(Ottawa) Ottawa is blocking a pro-democracy activist in Russia from receiving Canadian citizenship because a Russian court convicted her over her blog opposing Moscow's invasion of Ukraine.
Posted at 5:43 p.m
Dylan Robertson The Canadian Press
Maria Kartasheva is appealing Immigration, Refugees and Citizenship Canada's decision, saying she fears deportation to a Russian prison.
Ms Kartasheva left Russia in 2019 due to rising authoritarianism. She now works in the technology sector in Ottawa and co-founded a democracy activist group in Russia.
As first reported by CBC News, Ms. Kartasheva, 30, learned through her family that she had been charged by Russian authorities in late 2022 with a “wartime crime” for “intentionally spreading false information” about Russian forces. The charges related to two blog posts she wrote while in Canada.
Ms. Kartasheva informed Immigration, Refugees and Citizenship Canada of the allegations and uploaded translated court documents last May. A few days later, the ministry sent him an invitation to his naturalization ceremony.
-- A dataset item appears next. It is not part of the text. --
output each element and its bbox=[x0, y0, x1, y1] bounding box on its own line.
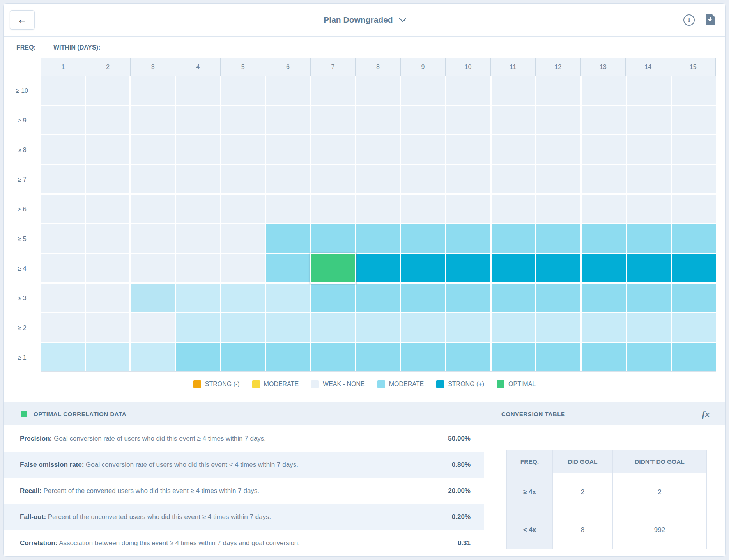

But on June 7, she and her husband logged into the ceremony online. During the preliminary interview, which takes place before anyone is allowed into the virtual ceremony space, one of the standard questions was whether anyone has been criminally charged.
When she explained what had happened, an official excluded her from the ceremony, but her husband was allowed to stay and was granted Canadian citizenship.
“My heart was broken. But I also tried to stay positive because it was still my husband's ceremony and I didn't want to ruin his day,” she said.
Then, in December, the ministry wrote to him that his conviction in Russia amounted to a misrepresentation offense in Canada.
“It was pretty scary because that's when I realized there was a risk of deportation and a risk of ending up in a Russian prison,” she said. People who end up there for political reasons often do not survive. »
Ms. Kartasheva has made a statement in her filing and is awaiting a response from Ottawa, hoping the ministry will reconsider its decision.
Immigration Minister Marc Miller's office declined to say whether he planned to intervene. In an email, a spokesman was satisfied with the official formula: “For reasons of confidentiality, we do not comment on specific cases.”
Russian judge Elena Lenskaya, against whom Canada has imposed sanctions, “arrested” Ms. Kartasheva in absentia based on blog posts published in Russian in March 2022 in which she expressed her horror at the Boutcha massacre in Ukraine. And last November, a Russian court convicted her in absentia.
The Basmanny District Court in Moscow, which was also sanctioned by Canada, sentenced Ms. Kartasheva to eight years in prison.